Why Use A Natural Cleanser?

Your cleanser is the first step of your skin-care routine—in the morning and at night—so you want a formula that’s safe and effective. A cleanser that’s too gentle won’t properly remove makeup, oil and grime, making it harder for your other products to absorb. A cleanser that’s too harsh will strip the natural oils from your skin and disrupt the skin barrier, making your skin feel itchy, dry, rough and inflamed.

The right natural cleanser will use a balance of ingredients to gently clear the surface of your skin without stripping it. It will be just as effective as a conventional cleanser, but it won’t contain potentially harmful, irritating chemicals that your skin will absorb. Plus, it will have sustainable, cruelty-free ingredients to complete the healthful circle.

Here’s what to watch for when choosing a cleanser.

The good: Beneficial ingredients in your natural cleanser

A good natural cleanser doesn’t need to contain every ingredient on this list, but it should feature a few of them.
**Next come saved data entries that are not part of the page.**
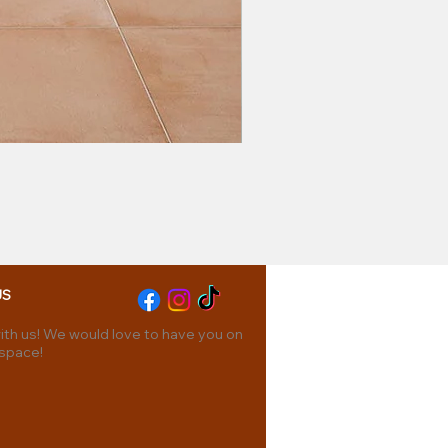
US
th us! We would love to have you on
 space!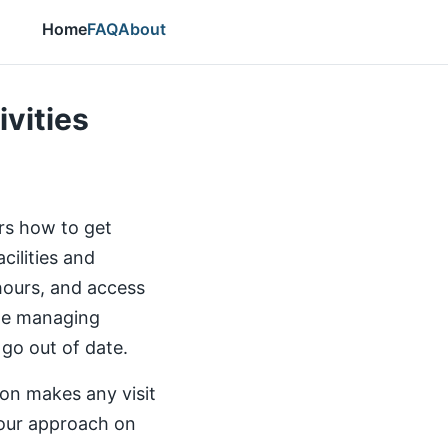
Home
FAQ
About
ivities
ers how to get
cilities and
 hours, and access
the managing
 go out of date.
ion makes any visit
our approach on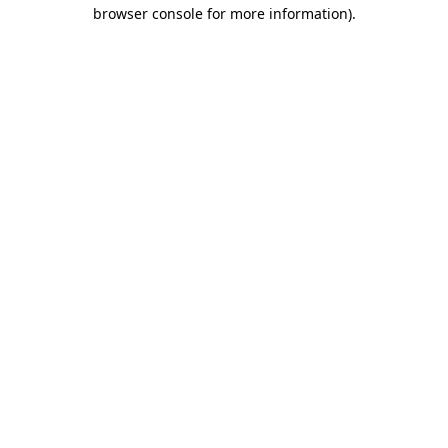
browser console for more information).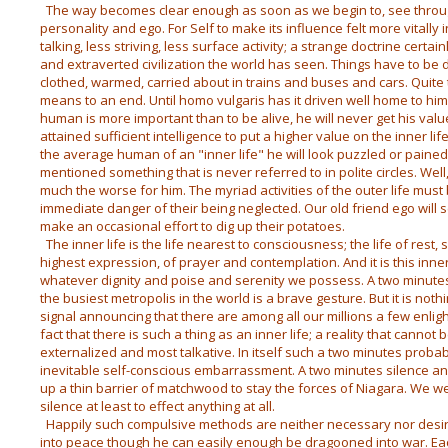
The way becomes clear enough as soon as we begin to, see throu
personality and ego. For Self to make its influence felt more vitally
talking, less striving, less surface activity; a strange doctrine certa
and extraverted civilization the world has seen. Things have to be 
clothed, warmed, carried about in trains and buses and cars. Quite 
means to an end. Until homo vulgaris has it driven well home to hi
human is more important than to be alive, he will never get his valu
attained sufficient intelligence to put a higher value on the inner lif
the average human of an "inner life" he will look puzzled or paine
mentioned something that is never referred to in polite circles. Well, 
much the worse for him. The myriad activities of the outer life must 
immediate danger of their being neglected. Our old friend ego will s
make an occasional effort to dig up their potatoes.
The inner life is the life nearest to consciousness; the life of rest, sle
highest expression, of prayer and contemplation. And it is this inner
whatever dignity and poise and serenity we possess. A two minutes 
the busiest metropolis in the world is a brave gesture. But it is not
signal announcing that there are among all our millions a few enligh
fact that there is such a thing as an inner life; a reality that cann
externalized and most talkative. In itself such a two minutes proba
inevitable self-conscious embarrassment. A two minutes silence annu
up a thin barrier of matchwood to stay the forces of Niagara. We
silence at least to effect anything at all.
Happily such compulsive methods are neither necessary nor desi
into peace though he can easily enough be dragooned into war. Ea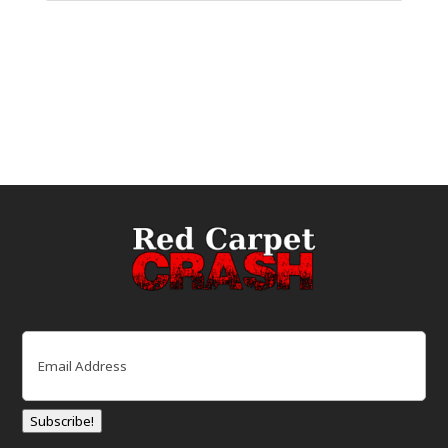
Email
(Required)
Subscribe!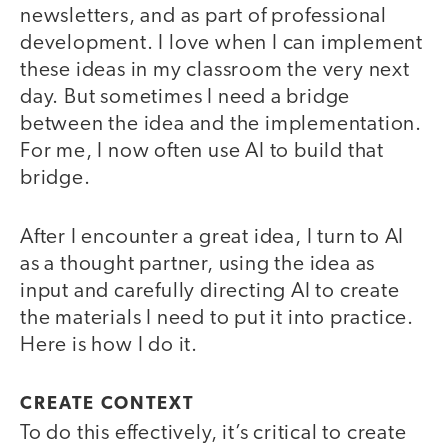
newsletters, and as part of professional
development. I love when I can implement
these ideas in my classroom the very next
day. But sometimes I need a bridge
between the idea and the implementation.
For me, I now often use AI to build that
bridge.
After I encounter a great idea, I turn to AI
as a thought partner, using the idea as
input and carefully directing AI to create
the materials I need to put it into practice.
Here is how I do it.
CREATE CONTEXT
To do this effectively, it’s critical to create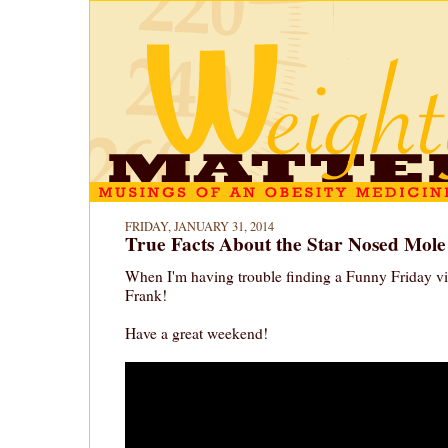
FRIDAY, JANUARY 31, 2014
True Facts About the Star Nosed Mole
When I'm having trouble finding a Funny Friday vi
Frank!
Have a great weekend!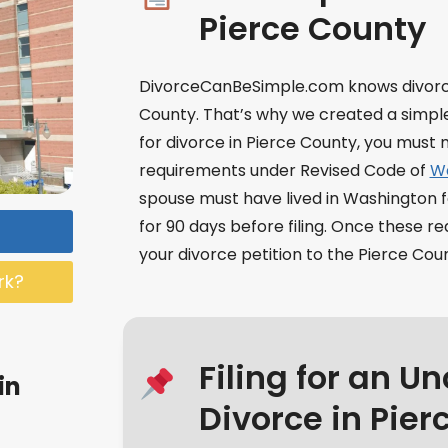
Pierce County
DivorceCanBeSimple.com knows divorce
County. That’s why we created a simple 
for divorce in Pierce County, you mus
requirements under Revised Code of
Wa
spouse must have lived in Washington f
for 90 days before filing. Once these 
your divorce petition to the Pierce Cou
rk?
Filing for an U
in
Divorce in Pier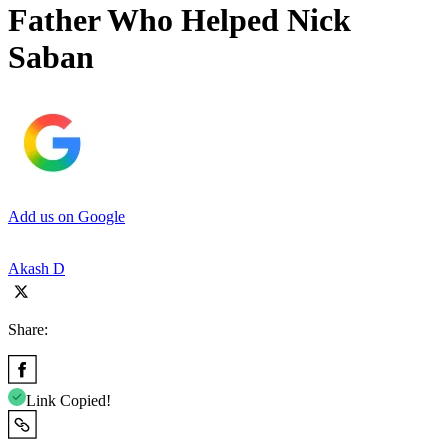
Father Who Helped Nick
Saban
Add us on Google
Akash D
Share:
Link Copied!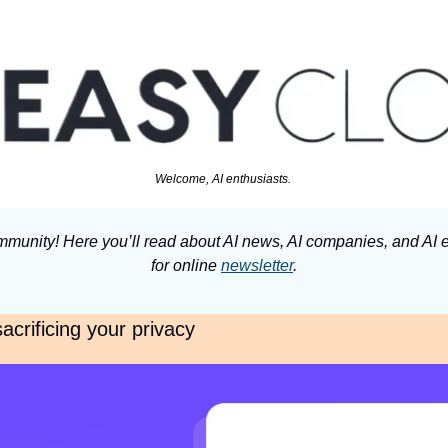
Welcome, AI enthusiasts. 
munity! Here you’ll read about AI news, AI companies, and AI e
for online 
newsletter
.
acrificing your privacy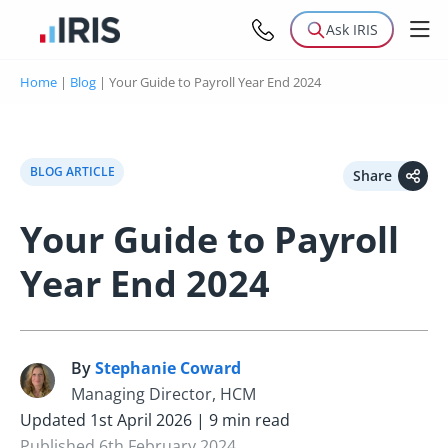
Ask IRIS
Home
|
Blog
|
Your Guide to Payroll Year End 2024
BLOG ARTICLE
Share
Your Guide to Payroll
Year End 2024
By
Stephanie Coward
S
Managing Director, HCM
Updated 1st April 2026 | 9 min read
Published 6th February 2024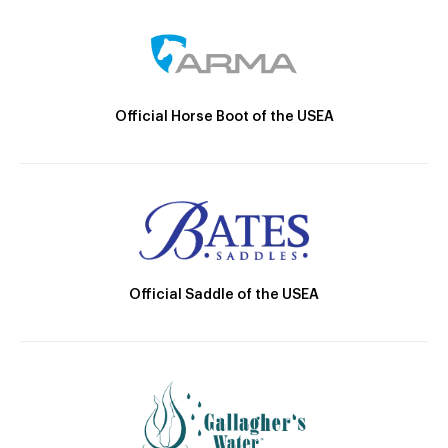
Official Horse Boot of the USEA
Official Saddle of the USEA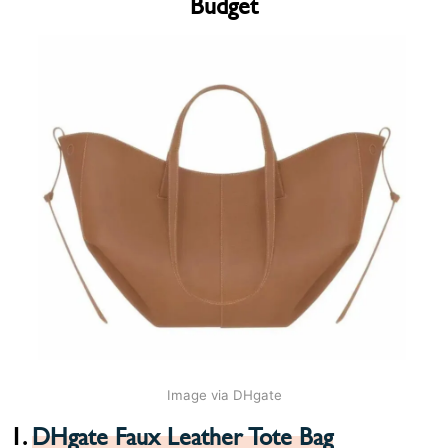
Budget
Image via DHgate
1.
DHgate Faux Leather Tote Bag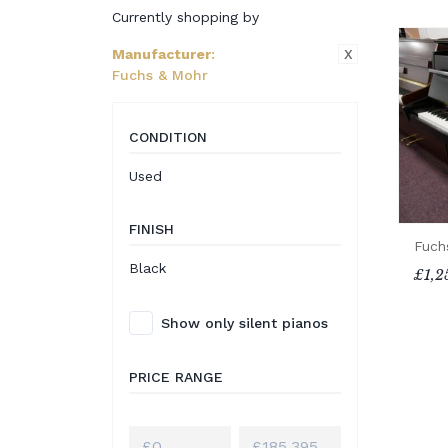
Currently shopping by
X
Manufacturer
:
Fuchs & Mohr
CONDITION
Used
FINISH
Fuch
Black
£1,2
Show only silent pianos
PRICE RANGE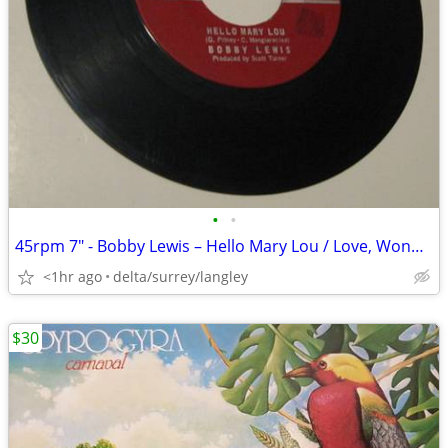
•
•
45rpm 7" - Bobby Lewis – Hello Mary Lou / Love, Wonderful Love - VG+ V
<1hr ago
delta/surrey/langley
$30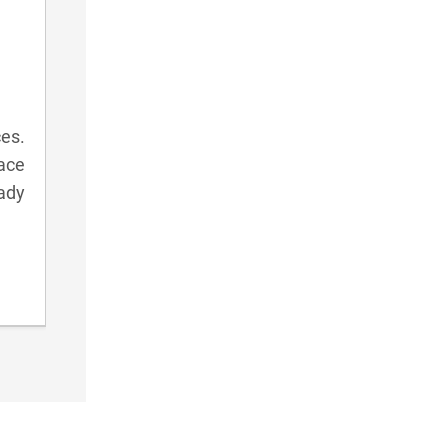
ces.
ace
eady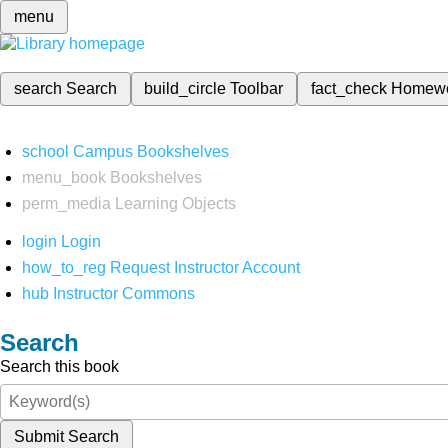
menu
search
Search
build_circle
Toolbar
fact_check
Homew
school
Campus Bookshelves
menu_book
Bookshelves
perm_media
Learning Objects
login
Login
how_to_reg
Request Instructor Account
hub
Instructor Commons
Search
Search this book
Submit Search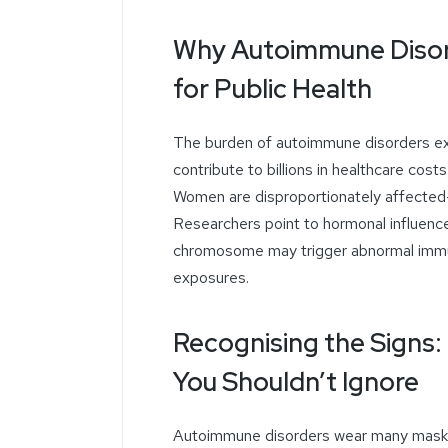
Why Autoimmune Disor
for Public Health
The burden of autoimmune disorders ex
contribute to billions in healthcare costs
Women are disproportionately affected—
Researchers point to hormonal influenc
chromosome may trigger abnormal imm
exposures.
Recognising the Sign
You Shouldn’t Ignore
Autoimmune disorders wear many masks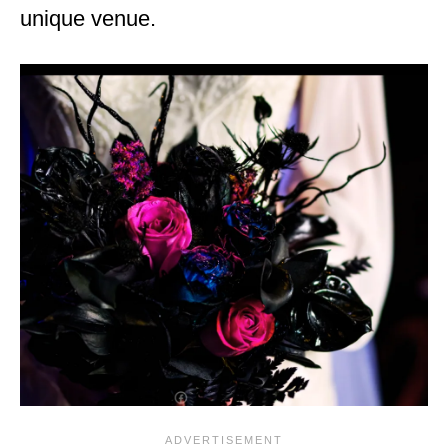
unique venue.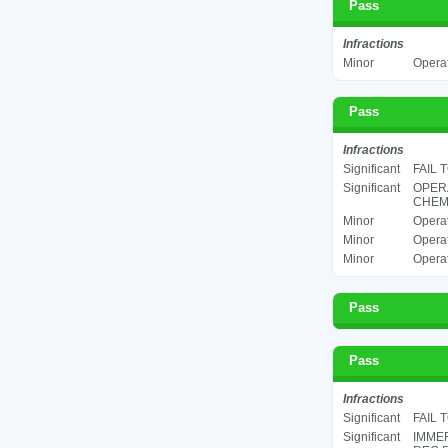
Pass
Infractions
Minor
Operat
Pass
Infractions
Significant
FAIL 
Significant
OPER
CHEMI
Minor
Operat
Minor
Operat
Minor
Operat
Pass
Pass
Infractions
Significant
FAIL 
Significant
IMMER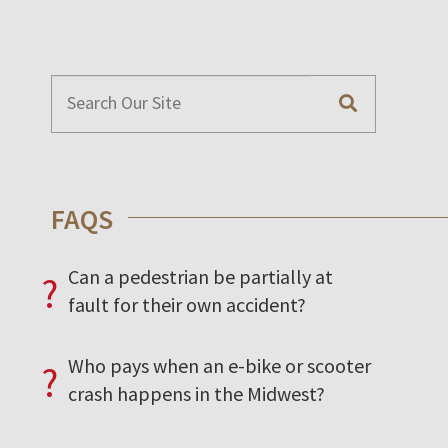
FAQS
Can a pedestrian be partially at
?
fault for their own accident?
Who pays when an e-bike or scooter
?
crash happens in the Midwest?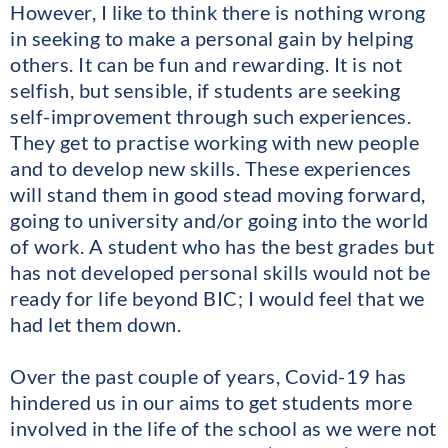
However, I like to think there is nothing wrong
in seeking to make a personal gain by helping
others. It can be fun and rewarding. It is not
selfish, but sensible, if students are seeking
self-improvement through such experiences.
They get to practise working with new people
and to develop new skills. These experiences
will stand them in good stead moving forward,
going to university and/or going into the world
of work. A student who has the best grades but
has not developed personal skills would not be
ready for life beyond BIC; I would feel that we
had let them down.
Over the past couple of years, Covid-19 has
hindered us in our aims to get students more
involved in the life of the school as we were not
  • Soothing, skin-softening natural oils: There are many natural oils that are known to be antibacterial, anti-inflammatory and work to calm and soften the skin. Some of these oils include jojoba, peppermint, rosemary and clary.
  • Tea tree oil: Tea tree is known to be antibacterial and anti-inflammatory. It’s an ideal ingredient to help counteract the inflammation and irritation caused by acne.
  • Witch hazel: This natural astringent helps to remove excess oil from the skin.
  • Vitamin-rich fruit extracts: Oils and extracts from fruits like orange and lemon help refresh the skin and may even clarify and exfoliate.
  • Natural surfactants: Surfactants emulsify oil and allow it to be washed away. Look for a gentle natural surfactant that is safe for sensitive skin. Some examples include potassium cocoate (from coconut oil), decyl glucoside (from corn and coconuts) or sucrose cocoate (from sugar beets).
  • Natural preservatives: Skin-care products require preservatives so they remain safe and stable long enough for you to use them.

The bad: Ingredients that shouldn’t be in your cleanser

Conventional cleansers use many of these synthetic ingredients. According to the Environmental Working Group (EWG), they may have side effects for your health.

  • Drying alcohols: SD alcohol, denatured alcohol, ethyl alcohol and isopropyl alcohol can cut down on oil in your skin, but they can also be overly drying and irritating.
  • Parabens: These artificial preservatives may mimic estrogen and disrupt the endocrine system and reproduction. Examples include methylparaben, ethylparaben, probylparaben and butylparaben.
  • Phthalates: Often found in synthetic fragrance, phthalates may be hidden in the catchall term “fragrance.” Like parabens, they may disrupt the endocrine and reproductive systems.
  • Sulfates: Sodium lauryl sulfate (SLS) and sodium laureth sulfate (SLES) are surfactants that cause foaming. They may cause irritation for people with sensitive skin.
  • Propylene glycol: A skin-softening agent, propylene glycol has been associated with allergic contact dermatitis.
  • Fragrance: The term “fragrance” is unregulated because it’s considered proprietary information or a “trade secret.” If you want to know exactly what’s in the products you use, avoid products that list fragrance as a catchall term.

 When choosing a cleanser to use at home, carefully read the label and watch for the above ingredients—both good and bad.